Tribunal Administratif d'Orléans — Décision N° TA45-2101593

vendredi 7 avril 2023

JuridictionTribunal Administratif d'Orléans
SectionTribunal Administratif d'Orléans
N° DossierTA45-2101593
TypeOrdonnance
RecoursExcès de pouvoir
Avocat requérantSCP ROBILIARD

Texte intégral

Vu la procédure suivante :

Par une requête et un mémoire enregistrés le 3 mai 2021 et le 7 janvier 2022, M. B A, représenté par Me Robiliard, avocat, demande au tribunal, dans le dernier état de ses écritures :

1°) d'annuler l'arrêté du 16 novembre 2020 par lequel le préfet de Loir-et-Cher a rejeté sa demande de regroupement familial au bénéfice de son épouse, ensemble la décision implicite par laquelle le préfet a rejeté son recours gracieux ;

2°) d'enjoindre au préfet de Loir-et-Cher de faire droit à sa demande ; subsidiairement, d'enjoindre au préfet de statuer à nouveau sur cette demande dans le délai d'un mois à compter de la notification du jugement à intervenir ;

3°) de mettre une somme de 1 500 euros à la charge de l'Etat, en application de l'article L. 761-1 du code de justice administrative.

Par un mémoire enregistré le 16 décembre 2021, le préfet de Loir-et-Cher conclut au rejet de la requête de M. A.

Vu les autres pièces du dossier.

Vu le code de justice administrative.

Considérant ce qui suit :

1. Aux termes de l'article R. 222-1 du code de justice administrative : " () les présidents de formation de jugement des tribunaux () peuvent, par ordonnance : / 1° Donner acte des désistements () ". Aux termes de l'article R. 612-5-1 du même code : " Lorsque l'état du dossier permet de s'interroger sur l'intérêt que la requête conserve pour son auteur, le président de la formation de jugement () peut inviter le requérant à confirmer expressément le maintien de ses conclusions.
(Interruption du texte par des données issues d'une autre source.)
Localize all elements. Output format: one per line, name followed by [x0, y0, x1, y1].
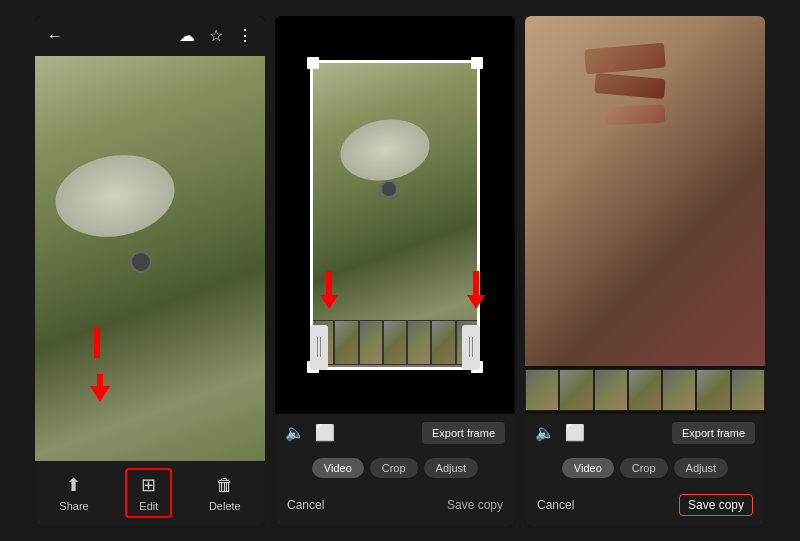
- tabs-bar-3: Video Crop Adjust: [525, 452, 765, 484]
- film-frame-3: [525, 369, 559, 411]
- back-icon[interactable]: ←: [47, 27, 63, 45]
- edit-button[interactable]: ⊞ Edit: [125, 468, 172, 518]
- red-arrow-3: [467, 271, 485, 309]
- volume-icon-3[interactable]: 🔈: [535, 423, 555, 442]
- top-bar-icons: ☁ ☆ ⋮: [179, 26, 253, 45]
- crop-border-left: [310, 60, 313, 370]
- slider-handle-right[interactable]: [462, 325, 480, 370]
- film-frame: [407, 320, 431, 365]
- save-copy-button-3[interactable]: Save copy: [679, 494, 753, 516]
- export-frame-button[interactable]: Export frame: [422, 422, 505, 444]
- crop-border-bottom: [310, 367, 480, 370]
- phone-screen-3: 🔈 ⬜ Export frame Video Crop Adjust Cance…: [525, 16, 765, 526]
- film-frame-3: [662, 369, 696, 411]
- film-frame-3: [594, 369, 628, 411]
- controls-bar-3: 🔈 ⬜ Export frame: [525, 414, 765, 452]
- arrow-head-1: [90, 386, 110, 402]
- share-icon: ⬆: [66, 474, 81, 496]
- photo-area: [35, 56, 265, 461]
- tab-crop-3[interactable]: Crop: [620, 458, 668, 478]
- log-3: [605, 104, 666, 125]
- filmstrip-area-2: [310, 315, 480, 370]
- tab-adjust-2[interactable]: Adjust: [424, 458, 479, 478]
- film-frame-3: [559, 369, 593, 411]
- tab-crop-2[interactable]: Crop: [370, 458, 418, 478]
- film-frame: [431, 320, 455, 365]
- video-frame-2: [310, 60, 480, 370]
- subtitle-icon-3[interactable]: ⬜: [565, 423, 585, 442]
- volume-icon[interactable]: 🔈: [285, 423, 305, 442]
- video-content-3: [525, 16, 765, 414]
- log-1: [584, 42, 666, 74]
- tab-adjust-3[interactable]: Adjust: [674, 458, 729, 478]
- phone-screen-2: 🔈 ⬜ Export frame Video Crop Adjust Cance…: [275, 16, 515, 526]
- save-copy-button-2[interactable]: Save copy: [447, 498, 503, 512]
- phone-screen-1: ← ☁ ☆ ⋮ ⬆ Share ⊞ Edit 🗑 Delet: [35, 16, 265, 526]
- delete-button[interactable]: 🗑 Delete: [197, 471, 253, 516]
- edit-icon: ⊞: [141, 474, 156, 496]
- menu-icon[interactable]: ⋮: [237, 26, 253, 45]
- film-frame: [334, 320, 358, 365]
- film-frame-3: [731, 369, 765, 411]
- handle-grip-right: [469, 337, 473, 357]
- film-frame-3: [696, 369, 730, 411]
- corner-handle-tl[interactable]: [307, 57, 319, 69]
- top-bar-1: ← ☁ ☆ ⋮: [35, 16, 265, 56]
- action-bar-2: Cancel Save copy: [275, 484, 515, 526]
- cloud-icon[interactable]: ☁: [179, 26, 195, 45]
- bottom-bar-1: ⬆ Share ⊞ Edit 🗑 Delete: [35, 461, 265, 526]
- slider-handle-left[interactable]: [310, 325, 328, 370]
- corner-handle-tr[interactable]: [471, 57, 483, 69]
- red-arrow-1: [90, 356, 110, 402]
- delete-icon: 🗑: [216, 475, 234, 496]
- filmstrip-3: [525, 369, 765, 411]
- cancel-button-2[interactable]: Cancel: [287, 498, 324, 512]
- tab-video-2[interactable]: Video: [312, 458, 364, 478]
- film-frame: [359, 320, 383, 365]
- rock-video: [335, 112, 434, 187]
- delete-label: Delete: [209, 500, 241, 512]
- star-icon[interactable]: ☆: [209, 26, 223, 45]
- subtitle-icon[interactable]: ⬜: [315, 423, 335, 442]
- filmstrip-2: [310, 320, 480, 365]
- action-bar-3: Cancel Save copy: [525, 484, 765, 526]
- marker-video: [380, 180, 398, 198]
- crop-border-top: [310, 60, 480, 63]
- tabs-bar-2: Video Crop Adjust: [275, 452, 515, 484]
- handle-grip-left: [317, 337, 321, 357]
- export-frame-button-3[interactable]: Export frame: [672, 422, 755, 444]
- video-content-2: [310, 60, 480, 370]
- video-area-3: [525, 16, 765, 414]
- log-2: [594, 72, 665, 98]
- video-area-2: [275, 16, 515, 414]
- filmstrip-container-3: [525, 366, 765, 414]
- cancel-button-3[interactable]: Cancel: [537, 498, 574, 512]
- crop-border-right: [477, 60, 480, 370]
- share-button[interactable]: ⬆ Share: [47, 470, 100, 516]
- film-frame: [383, 320, 407, 365]
- film-frame-3: [628, 369, 662, 411]
- controls-bar-2: 🔈 ⬜ Export frame: [275, 414, 515, 452]
- share-label: Share: [59, 500, 88, 512]
- edit-label: Edit: [139, 500, 158, 512]
- red-arrow-2: [320, 271, 338, 309]
- tab-video-3[interactable]: Video: [562, 458, 614, 478]
- circle-marker: [130, 251, 152, 273]
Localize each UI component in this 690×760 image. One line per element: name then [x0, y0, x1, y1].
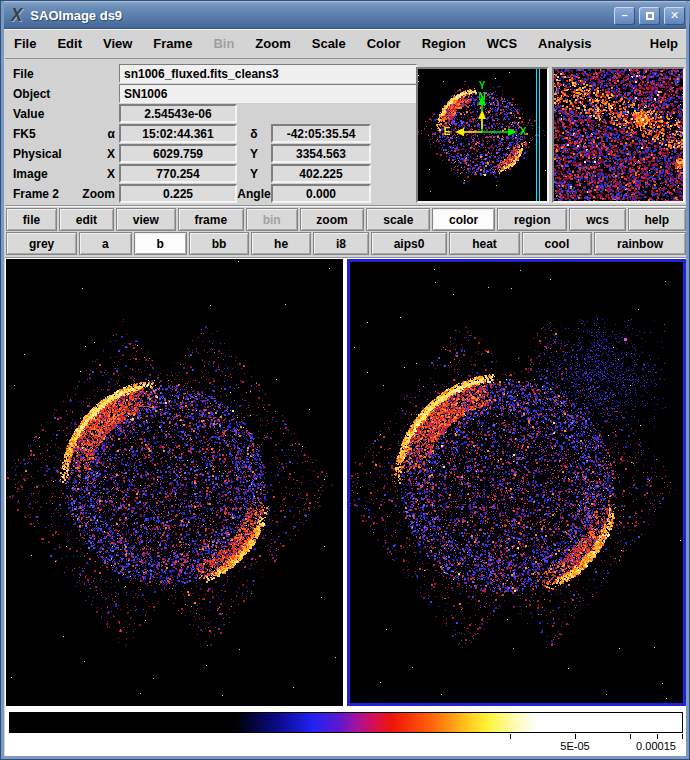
frame-2-active[interactable]	[347, 259, 686, 706]
toolbar-button-view[interactable]: view	[116, 208, 176, 231]
menu-scale[interactable]: Scale	[312, 36, 346, 51]
physical-label: Physical	[9, 144, 91, 163]
colormap-button-a[interactable]: a	[79, 232, 131, 255]
maximize-icon	[646, 12, 654, 20]
colormap-button-cool[interactable]: cool	[522, 232, 592, 255]
image-y-label: Y	[239, 164, 269, 183]
image-x-value: 770.254	[119, 164, 237, 183]
frame-1-image[interactable]	[6, 259, 343, 706]
toolbar-button-wcs[interactable]: wcs	[569, 208, 625, 231]
compass-y-label: Y	[479, 81, 486, 91]
frame-label: Frame 2	[9, 184, 91, 203]
colormap-button-rainbow[interactable]: rainbow	[594, 232, 686, 255]
image-label: Image	[9, 164, 91, 183]
menu-analysis[interactable]: Analysis	[538, 36, 591, 51]
title-bar[interactable]: X SAOImage ds9 – ✕	[1, 1, 690, 29]
colormap-button-i8[interactable]: i8	[313, 232, 369, 255]
pixel-value: 2.54543e-06	[119, 104, 237, 123]
colorbar-tick	[682, 734, 683, 739]
magnifier-panel[interactable]	[552, 67, 685, 203]
menu-region[interactable]: Region	[422, 36, 466, 51]
colorbar-tick	[630, 734, 631, 739]
object-value: SN1006	[119, 84, 417, 103]
panner-panel[interactable]: Y N E X	[416, 67, 549, 203]
toolbar-row: file edit view frame bin zoom scale colo…	[5, 208, 687, 231]
menu-view[interactable]: View	[103, 36, 132, 51]
colormap-button-grey[interactable]: grey	[6, 232, 77, 255]
menu-wcs[interactable]: WCS	[487, 36, 517, 51]
compass-x-label: X	[520, 127, 527, 137]
toolbar-button-region[interactable]: region	[497, 208, 567, 231]
colormap-button-b[interactable]: b	[134, 232, 187, 255]
colorbar-tick	[510, 734, 511, 739]
menu-color[interactable]: Color	[367, 36, 401, 51]
zoom-value: 0.225	[119, 184, 237, 203]
compass-n-label: N	[478, 92, 485, 102]
compass-e-label: E	[444, 127, 451, 137]
menu-zoom[interactable]: Zoom	[255, 36, 290, 51]
menu-bar: File Edit View Frame Bin Zoom Scale Colo…	[5, 29, 687, 59]
toolbar-button-edit[interactable]: edit	[59, 208, 114, 231]
object-label: Object	[9, 84, 91, 103]
physical-y-value: 3354.563	[271, 144, 371, 163]
menu-edit[interactable]: Edit	[57, 36, 82, 51]
toolbar-button-help[interactable]: help	[628, 208, 686, 231]
x11-logo-icon: X	[11, 5, 22, 26]
physical-x-value: 6029.759	[119, 144, 237, 163]
ds9-window: X SAOImage ds9 – ✕ File Edit View Frame …	[0, 0, 690, 760]
toolbar-button-frame[interactable]: frame	[178, 208, 244, 231]
value-label: Value	[9, 104, 91, 123]
zoom-label: Zoom	[93, 184, 117, 203]
toolbar-button-scale[interactable]: scale	[366, 208, 430, 231]
magnifier-image[interactable]	[554, 69, 683, 201]
button-bars: file edit view frame bin zoom scale colo…	[5, 205, 687, 257]
toolbar-button-zoom[interactable]: zoom	[300, 208, 365, 231]
colormap-button-aips0[interactable]: aips0	[371, 232, 447, 255]
colorbar-tick	[657, 734, 658, 739]
ra-value: 15:02:44.361	[119, 124, 237, 143]
close-button[interactable]: ✕	[664, 7, 685, 25]
physical-x-label: X	[93, 144, 117, 163]
delta-symbol: δ	[239, 124, 269, 143]
colorbar-tick-label: 5E-05	[545, 740, 605, 752]
window-title: SAOImage ds9	[30, 8, 122, 23]
physical-y-label: Y	[239, 144, 269, 163]
colormap-row: grey a b bb he i8 aips0 heat cool rainbo…	[5, 232, 687, 255]
maximize-button[interactable]	[639, 7, 660, 25]
image-x-label: X	[93, 164, 117, 183]
menu-bin: Bin	[213, 36, 234, 51]
info-panel: File sn1006_fluxed.fits_cleans3 Object S…	[5, 59, 687, 205]
toolbar-button-color[interactable]: color	[432, 208, 495, 231]
dec-value: -42:05:35.54	[271, 124, 371, 143]
menu-help[interactable]: Help	[650, 36, 678, 51]
file-value: sn1006_fluxed.fits_cleans3	[119, 64, 417, 83]
menu-file[interactable]: File	[14, 36, 36, 51]
close-icon: ✕	[670, 10, 679, 21]
fk5-label: FK5	[9, 124, 91, 143]
colorbar-tick	[575, 734, 576, 739]
angle-value: 0.000	[271, 184, 371, 203]
colormap-button-heat[interactable]: heat	[449, 232, 519, 255]
colorbar-widget: 5E-05 0.00015	[5, 707, 687, 757]
frame-2-image[interactable]	[350, 262, 683, 703]
colormap-button-he[interactable]: he	[251, 232, 311, 255]
image-y-value: 402.225	[271, 164, 371, 183]
alpha-symbol: α	[93, 124, 117, 143]
colorbar-tick-label: 0.00015	[626, 740, 686, 752]
frame-1[interactable]	[6, 259, 343, 706]
colorbar-gradient[interactable]	[9, 712, 683, 733]
angle-label: Angle	[239, 184, 269, 203]
toolbar-button-bin: bin	[246, 208, 298, 231]
minimize-button[interactable]: –	[614, 7, 635, 25]
toolbar-button-file[interactable]: file	[6, 208, 57, 231]
colormap-button-bb[interactable]: bb	[189, 232, 249, 255]
minimize-icon: –	[621, 10, 627, 21]
file-label: File	[9, 64, 91, 83]
menu-frame[interactable]: Frame	[153, 36, 192, 51]
image-display-area	[5, 257, 687, 707]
La demande qui lui est adressée mentionne que, à défaut de réception de cette confirmation à l'expiration du délai fixé, qui ne peut être inférieur à un mois, il sera réputé s'être désisté de l'ensemble de ses conclusions ". Aux termes de l'article R. 611-8-2 du même code : " Toute juridiction peut adresser par le moyen de l'application informatique mentionnée à l'article R. 414-1, à une partie ou à un mandataire qui y est inscrit, toutes les communications et notifications prévues par le présent livre pour tout dossier () ". Enfin aux termes de l'article R. 611-8-6 de ce code : " Les parties sont réputées avoir reçu la communication ou la notification à la date de première consultation du document qui leur a été adressé par voie électronique, certifiée par l'accusé de réception délivré par l'application informatique, ou, à défaut de consultation dans un délai de deux jours ouvrés à compter de la date de mise à disposition du document dans l'application, à l'issue de ce délai () ".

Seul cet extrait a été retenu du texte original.